GIVEN DATA:
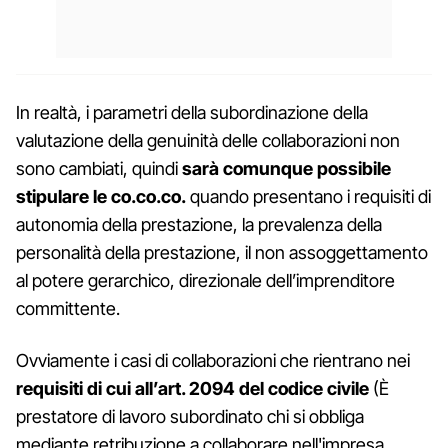
In realtà, i parametri della subordinazione della
valutazione della genuinità delle collaborazioni non
sono cambiati, quindi
sarà comunque possibile
stipulare le co.co.co.
quando presentano i requisiti di
autonomia della prestazione, la prevalenza della
personalità della prestazione, il non assoggettamento
al potere gerarchico, direzionale dell’imprenditore
committente.
Ovviamente i casi di collaborazioni che rientrano nei
requisiti di cui all’art. 2094 del codice civile
(È
prestatore di lavoro subordinato chi si obbliga
mediante retribuzione a collaborare nell'impresa,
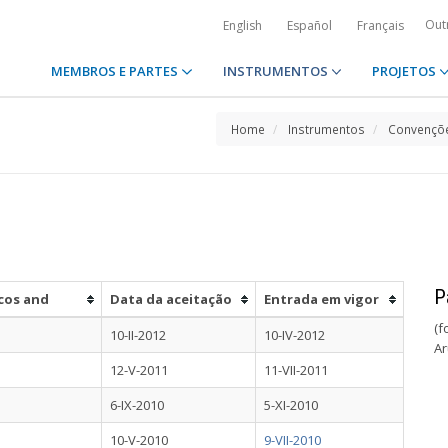
Out
English
Español
Français
MEMBROS E PARTES
INSTRUMENTOS
PROJETOS
Home
Instrumentos
Convençõe
P
cos and
Data da aceitação
Entrada em vigor
(f
10-II-2012
10-IV-2012
Ar
12-V-2011
11-VII-2011
6-IX-2010
5-XI-2010
10-V-2010
9-VII-2010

ACTIVITY: Everything in the data above gets copied exactly. Only the pictures are skipped.

REPLY:
In realtà, i parametri della subordinazione della
valutazione della genuinità delle collaborazioni non
sono cambiati, quindi
sarà comunque possibile
stipulare le co.co.co.
quando presentano i requisiti di
autonomia della prestazione, la prevalenza della
personalità della prestazione, il non assoggettamento
al potere gerarchico, direzionale dell’imprenditore
committente.
Ovviamente i casi di collaborazioni che rientrano nei
requisiti di cui all’art. 2094 del codice civile
(È
prestatore di lavoro subordinato chi si obbliga
mediante retribuzione a collaborare nell'impresa,
Out
English
Español
Français
MEMBROS E PARTES
INSTRUMENTOS
PROJETOS
Home
Instrumentos
Convençõe
P
cos and
Data da aceitação
Entrada em vigor
(f
10-II-2012
10-IV-2012
Ar
12-V-2011
11-VII-2011
6-IX-2010
5-XI-2010
10-V-2010
9-VII-2010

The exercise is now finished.